## Your objective:
Work through the entries below and show every line in which "Conditions" is found.

## Material provided:
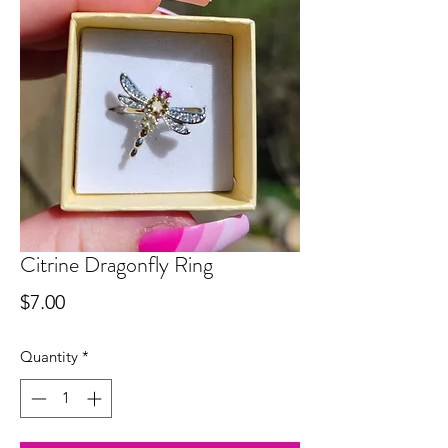
Citrine Dragonfly Ring
Price
$7.00
Quantity
*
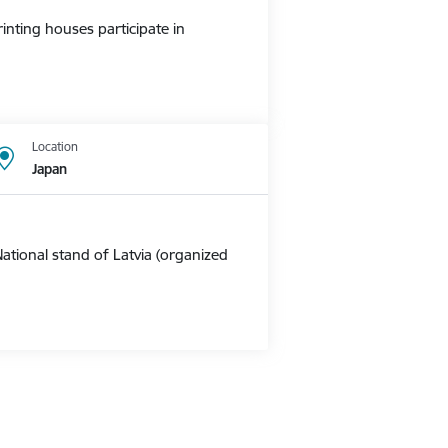
nting houses participate in
Location
Japan
ational stand of Latvia (organized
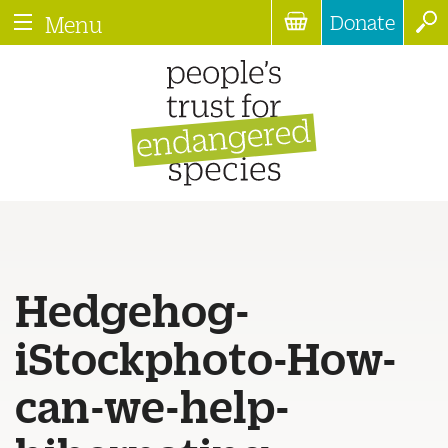
Donate
Menu
Hedgehog-
iStockphoto-How-
can-we-help-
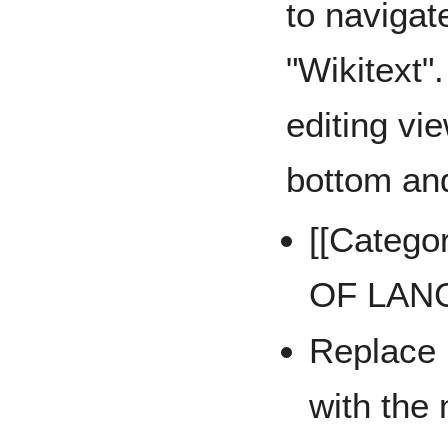
to navigat
"Wikitext"
editing vie
bottom and
[[Categ
OF LAN
Replac
with the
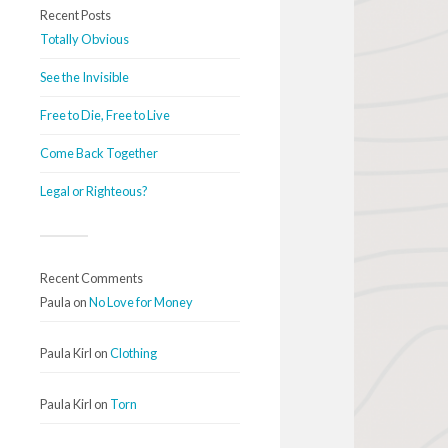
Recent Posts
Totally Obvious
See the Invisible
Free to Die, Free to Live
Come Back Together
Legal or Righteous?
Recent Comments
Paula
on
No Love for Money
Paula Kirl
on
Clothing
Paula Kirl
on
Torn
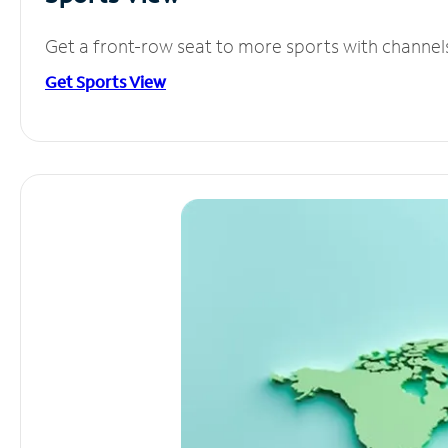
Get a front-row seat to more sports with channel
Get Sports View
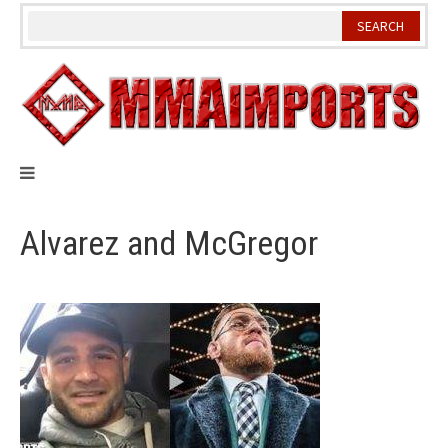
Skip
to
content
Alvarez and McGregor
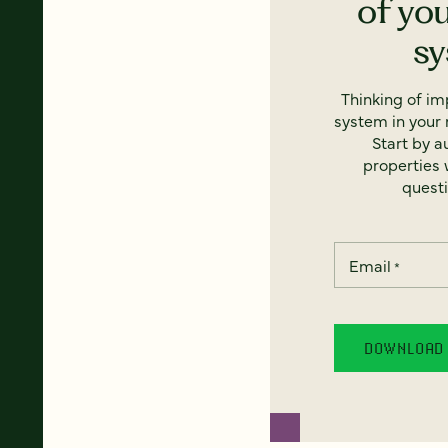
of yo
s
Thinking of i
system in your 
Start by a
properties w
questi
Email
*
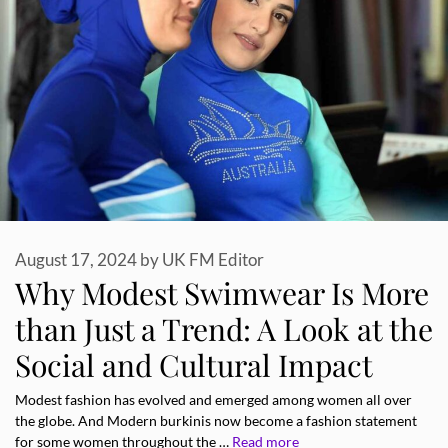
August 17, 2024
by
UK FM Editor
Why Modest Swimwear Is More
than Just a Trend: A Look at the
Social and Cultural Impact
Modest fashion has evolved and emerged among women all over
the globe. And Modern burkinis now become a fashion statement
for some women throughout the …
Read more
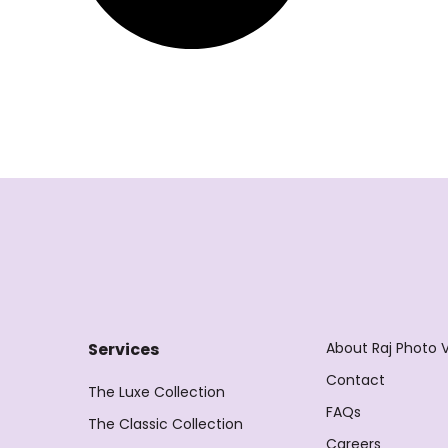
About Raj Photo 
Services
Contact
The Luxe Collection
FAQs
The Classic Collection
Careers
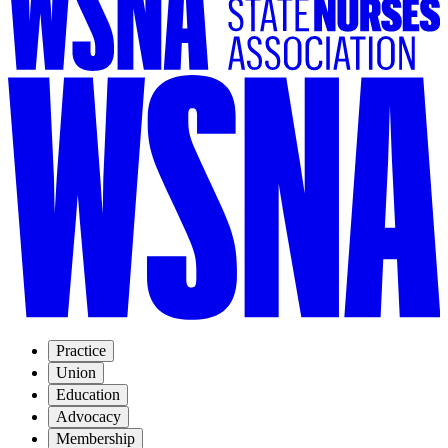
Practice
Union
Education
Advocacy
Membership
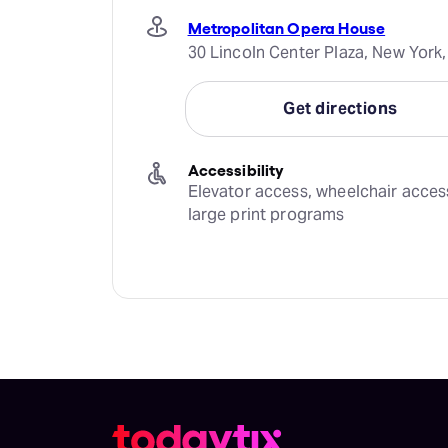
Metropolitan Opera House
30 Lincoln Center Plaza, New York,
Get directions
Accessibility
Elevator access, wheelchair access,
large print programs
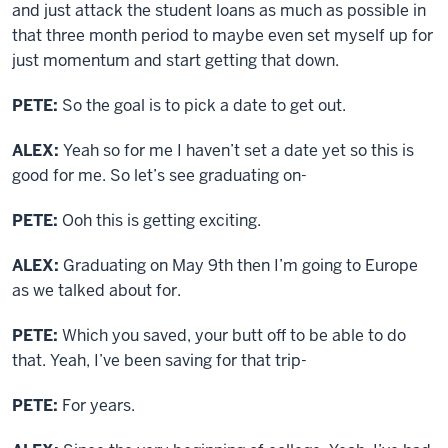
and just attack the student loans as much as possible in
that three month period to maybe even set myself up for
just momentum and start getting that down.
PETE:
So the goal is to pick a date to get out.
ALEX:
Yeah so for me I haven’t set a date yet so this is
good for me. So let’s see graduating on-
PETE:
Ooh this is getting exciting.
ALEX:
Graduating on May 9th then I’m going to Europe
as we talked about for.
PETE:
Which you saved, your butt off to be able to do
that. Yeah, I’ve been saving for that trip-
PETE:
For years.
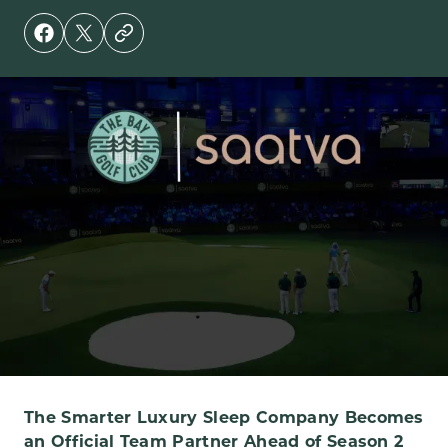
The Smarter Luxury Sleep Company Becomes
an Official Team Partner Ahead of Season 2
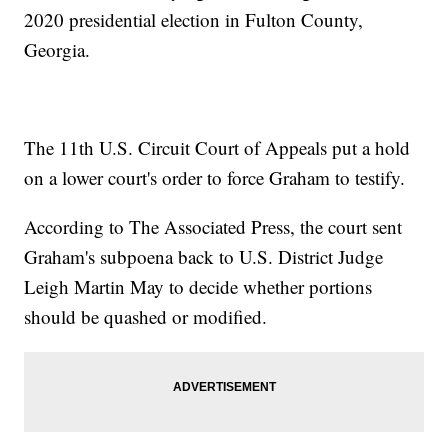
2020 presidential election in Fulton County,
Georgia.
The 11th U.S. Circuit Court of Appeals put a hold
on a lower court's order to force Graham to testify.
According to The Associated Press, the court sent
Graham's subpoena back to U.S. District Judge
Leigh Martin May to decide whether portions
should be quashed or modified.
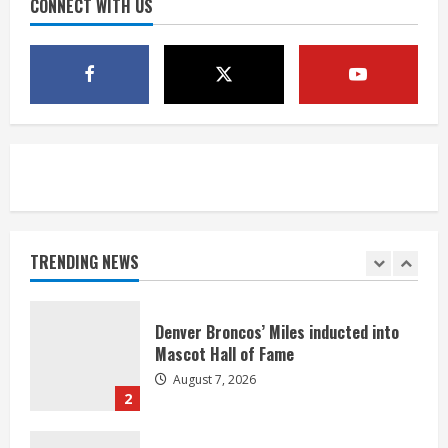
CONNECT WITH US
4
McMillian embraces the debate over
his playoff interception vs the Bills
August 7, 2026
5
Bronco notes: Same ol’, same ol’ for
Nix
August 7, 2026
TRENDING NEWS
1
Denver Broncos’ Miles inducted into
Mascot Hall of Fame
August 7, 2026
2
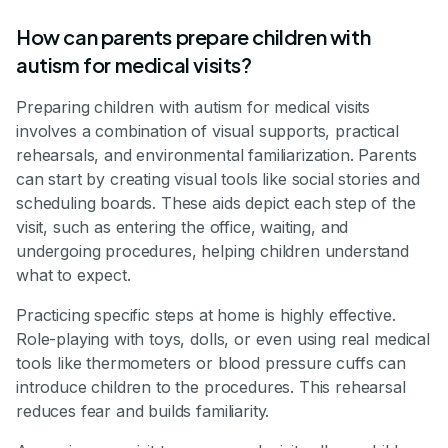
How can parents prepare children with
autism for medical visits?
Preparing children with autism for medical visits
involves a combination of visual supports, practical
rehearsals, and environmental familiarization. Parents
can start by creating visual tools like social stories and
scheduling boards. These aids depict each step of the
visit, such as entering the office, waiting, and
undergoing procedures, helping children understand
what to expect.
Practicing specific steps at home is highly effective.
Role-playing with toys, dolls, or even using real medical
tools like thermometers or blood pressure cuffs can
introduce children to the procedures. This rehearsal
reduces fear and builds familiarity.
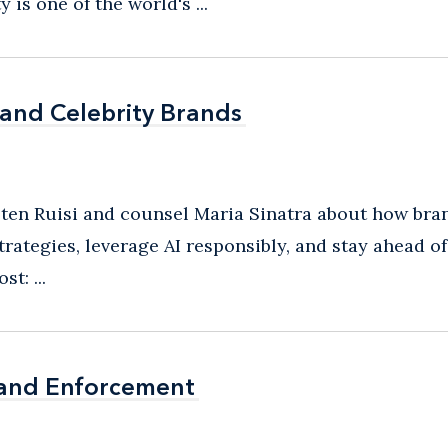
s one of the world's ...
 and Celebrity Brands
 and Celebrity Brands
sten Ruisi and counsel Maria Sinatra about how brand
trategies, leverage AI responsibly, and stay ahead o
t: ...
rand Enforcement
rand Enforcement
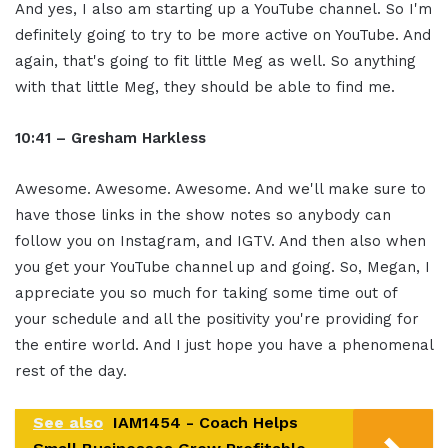
And yes, I also am starting up a YouTube channel. So I'm
definitely going to try to be more active on YouTube. And
again, that's going to fit little Meg as well. So anything
with that little Meg, they should be able to find me.
10:41 – Gresham Harkless
Awesome. Awesome. Awesome. And we'll make sure to
have those links in the show notes so anybody can
follow you on Instagram, and IGTV. And then also when
you get your YouTube channel up and going. So, Megan, I
appreciate you so much for taking some time out of
your schedule and all the positivity you're providing for
the entire world. And I just hope you have a phenomenal
rest of the day.
See also
IAM1454 - Coach Helps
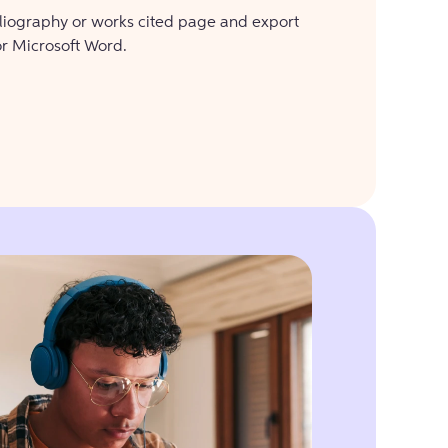
bliography or works cited page and export
or Microsoft Word.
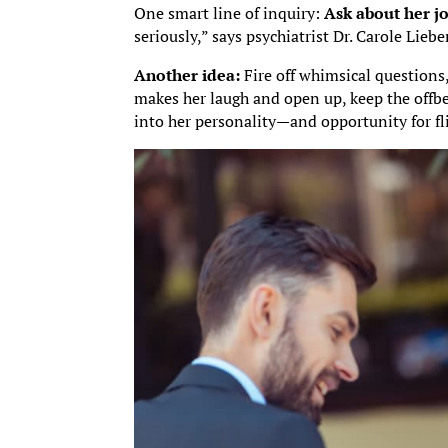
One smart line of inquiry:
Ask about her jo
seriously,” says psychiatrist Dr. Carole Lieb
Another idea:
Fire off whimsical questions,
makes her laugh and open up, keep the offb
into her personality—and opportunity for fl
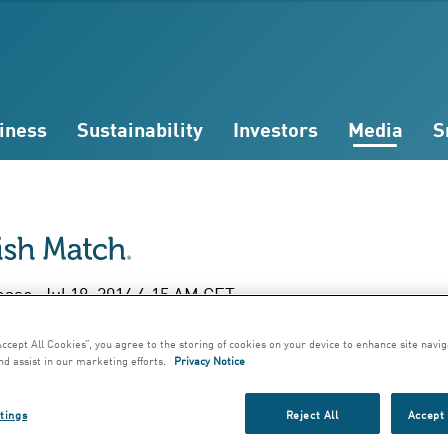
iness
Sustainability
Investors
Media
S
ease; Jul 18, 2014 6:15 AM CET
f Year Report Janu
Accept All Cookies”, you agree to the storing of cookies on your device to enhance site navig
nd assist in our marketing efforts.
Privacy Notice
une 2014
tings
Reject All
Accept 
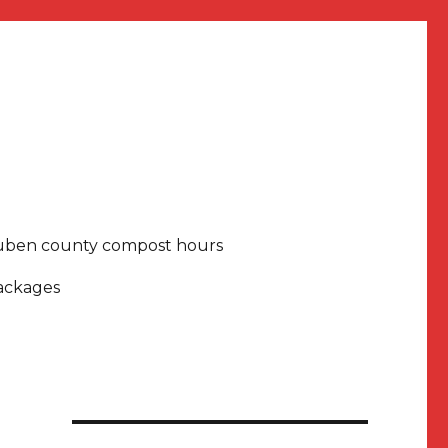
uben county compost hours
packages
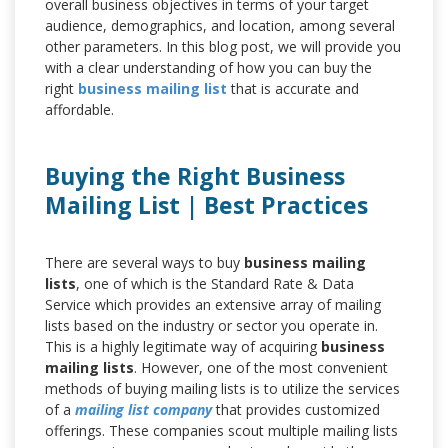
overall business objectives in terms of your target
audience, demographics, and location, among several
other parameters. In this blog post, we will provide you
with a clear understanding of how you can buy the
right
business mailing list
that is accurate and
affordable.
Buying the Right Business
Mailing List | Best Practices
There are several ways to buy
business mailing
lists
, one of which is the Standard Rate & Data
Service which provides an extensive array of mailing
lists based on the industry or sector you operate in.
This is a highly legitimate way of acquiring
business
mailing lists
. However, one of the most convenient
methods of buying mailing lists is to utilize the services
of a
mailing list company
that provides customized
offerings. These companies scout multiple mailing lists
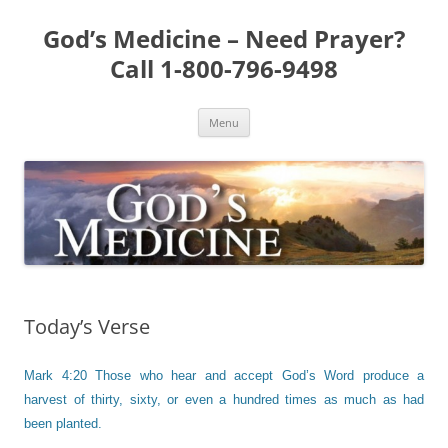
Skip
to
God’s Medicine – Need Prayer?
content
Call 1-800-796-9498
Menu
Today’s Verse
Mark 4:20 Those who hear and accept God’s Word produce a
harvest of thirty, sixty, or even a hundred times as much as had
been planted.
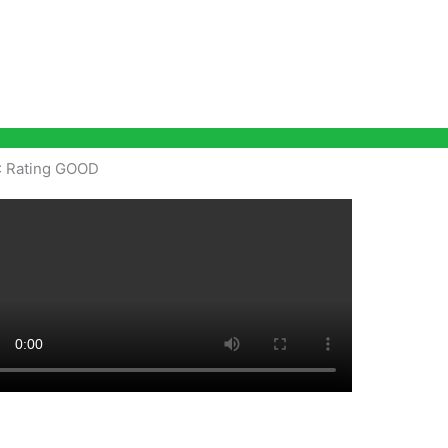
: Rating GOOD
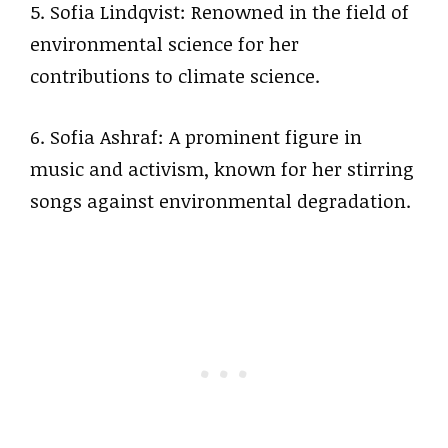
5. Sofia Lindqvist: Renowned in the field of
environmental science for her
contributions to climate science.
6. Sofia Ashraf: A prominent figure in
music and activism, known for her stirring
songs against environmental degradation.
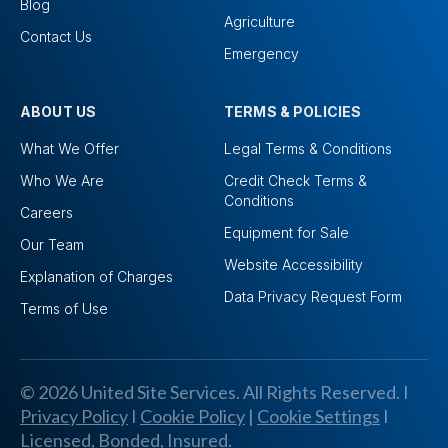
Blog
Agriculture
Contact Us
Emergency
ABOUT US
TERMS & POLICIES
What We Offer
Legal Terms & Conditions
Who We Are
Credit Check Terms &
Conditions
Careers
Equipment for Sale
Our Team
Website Accessibility
Explanation of Charges
Data Privacy Request Form
Terms of Use
© 2026 United Site Services. All Rights Reserved. I
Privacy Policy
I
Cookie Policy
|
Cookie Settings
I
Licensed, Bonded, Insured.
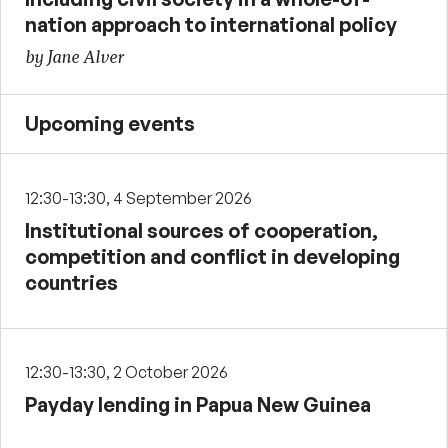
nation approach to international policy
by Jane Alver
Upcoming events
12:30-13:30, 4 September 2026
Institutional sources of cooperation,
competition and conflict in developing
countries
12:30-13:30, 2 October 2026
Payday lending in Papua New Guinea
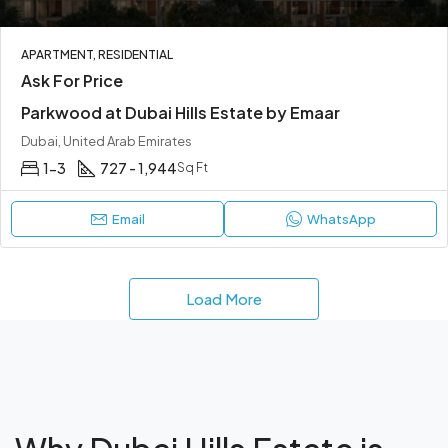
APARTMENT, RESIDENTIAL
Ask For Price
Parkwood at Dubai Hills Estate by Emaar
Dubai, United Arab Emirates
1-3
727 - 1,944
Sq Ft
Email
WhatsApp
Load More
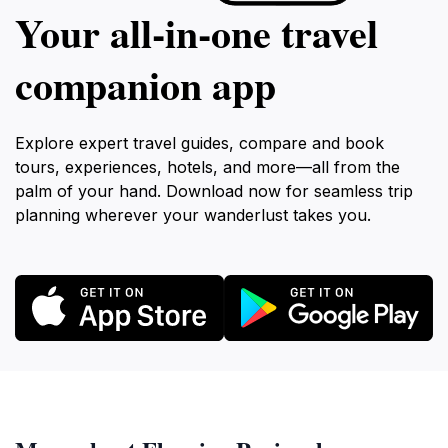
Your all‑in‑one travel
companion app
Explore expert travel guides, compare and book
tours, experiences, hotels, and more—all from the
palm of your hand. Download now for seamless trip
planning wherever your wanderlust takes you.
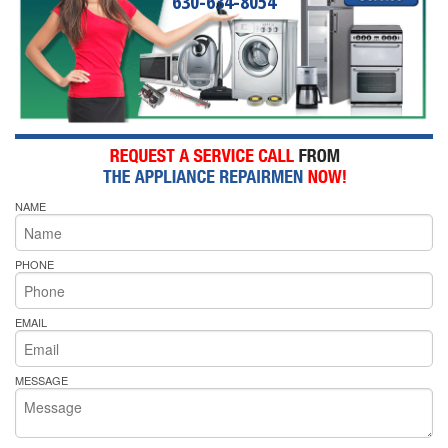
630-634-8054
NAME
PHONE
EMAIL
MESSAGE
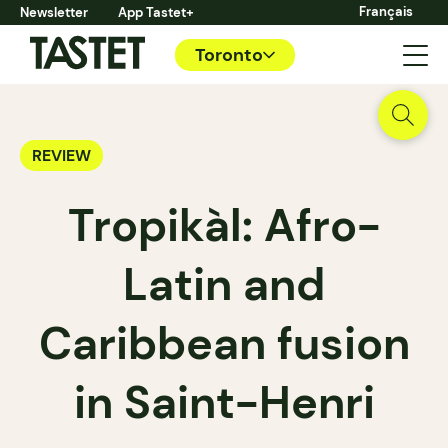
Français
Newsletter
App Tastet+
Toronto
REVIEW
Tropikàl: Afro-
Latin and
Caribbean fusion
in Saint-Henri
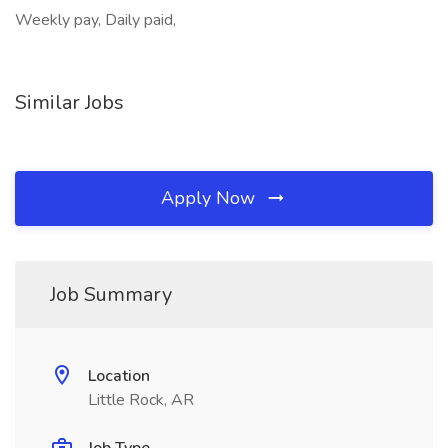
Weekly pay, Daily paid,
Similar Jobs
Apply Now
Job Summary
Location
Little Rock, AR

## Written answer:
Legal Terms & Conditions
Conditions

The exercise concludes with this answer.